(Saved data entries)
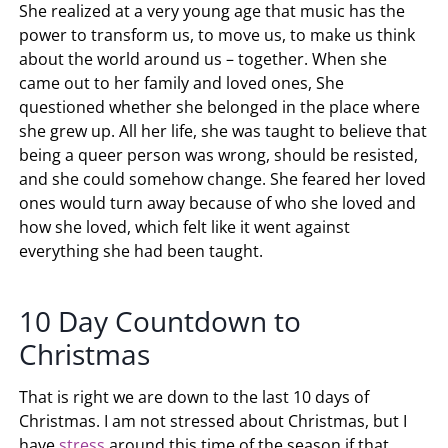
She realized at a very young age that music has the
power to transform us, to move us, to make us think
about the world around us – together. When she
came out to her family and loved ones, She
questioned whether she belonged in the place where
she grew up. All her life, she was taught to believe that
being a queer person was wrong, should be resisted,
and she could somehow change. She feared her loved
ones would turn away because of who she loved and
how she loved, which felt like it went against
everything she had been taught.
10 Day Countdown to
Christmas
That is right we are down to the last 10 days of
Christmas. I am not stressed about Christmas, but I
have
stress
around this time of the season if that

What is expected >> What the records say must be written out exactly, with none of their pictures.

Exercise response >>
She realized at a very young age that music has the
power to transform us, to move us, to make us think
about the world around us – together. When she
came out to her family and loved ones, She
questioned whether she belonged in the place where
she grew up. All her life, she was taught to believe that
being a queer person was wrong, should be resisted,
and she could somehow change. She feared her loved
ones would turn away because of who she loved and
how she loved, which felt like it went against
everything she had been taught.
10 Day Countdown to
Christmas
That is right we are down to the last 10 days of
Christmas. I am not stressed about Christmas, but I
have
stress
around this time of the season if that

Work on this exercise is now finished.